“No. But he is very ill. That is to say, he is suffering a great deal of pain.”
“I’m glad of that.”
“You terrible child! What am I to do with you?”
“I don’t know. I’m going to run away again as soon as I can. You’d better let me stay runaway.”
Small as I was, I vaguely understood that my mother’s first care was for the man Campbell, and that so far as I was concerned, she cared only for the trouble she expected me to give her. If she had loved me a little, if she had taken me into her lap and seemed a little bit sorry for me, I reckon she might have had an easier time with me. But she did nothing of that kind. Instead of that, she managed to make me feel that she regarded me somewhat in the light of a criminal for whom she was responsible.

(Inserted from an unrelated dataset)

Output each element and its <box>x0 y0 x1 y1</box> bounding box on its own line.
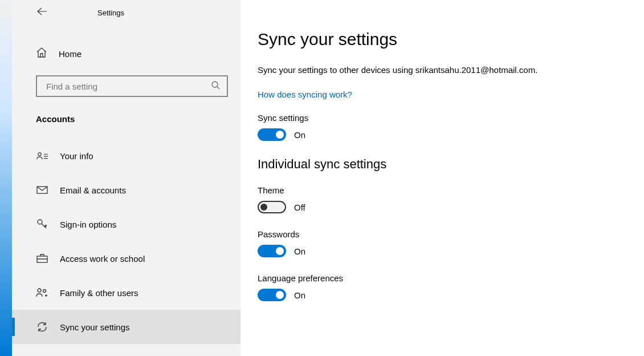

She set a watch upon me day and night, keeping me practically a prisoner in my own room. That was because I had made the mistake of telling her I meant to run away again. But even as a prisoner, I might have been tractable if she had spoken kindly and lovingly to me when she visited my room, which she did two or three times a day. Instead of that, she always looked at me as one might at a desperate criminal, and she talked to me of nothing but what she called my wickedness, saying that it would break her heart.
Even when I got well enough to go out, I was kept in my room until at last the doctor positively ordered that I should be sent out of doors every day. When that was done, a servant maid whom I particularly disliked was sent with me, under orders never to let me out of her sight for a moment. I was as completely a prisoner out of doors as in the house. But out of doors I could sit down at the root of a tree, shut my eyes, and bring my fairy friends to me. In that way I managed to make myself happy for little spells, as I could not do in my room, for I simply would not ask the fairy people to go to that horrible place.
But this relief was soon taken from me. The servant who watched me, seeing me sit with my eyes shut, reported that I spent all the time out of doors in sleep. She was directed by Campbell, who had assumed control of my affairs, not to let me sit down at all out of doors.
When this was reported to me, I simply refused to go out of doors again, and I stuck to that resolution in spite of all commands and threats. My health soon showed the results of confinement, and the doctor, who was a friendly sort of man, but strongly prejudiced by the bad things he had been told about me, did all he could to persuade me to go out. I absolutely refused. Then my health grew still worse, and finally the doctor insisted that I should be sent away somewhere.
Before that could be arranged, something else happened to affect me. I’ll tell you about that in another chapter.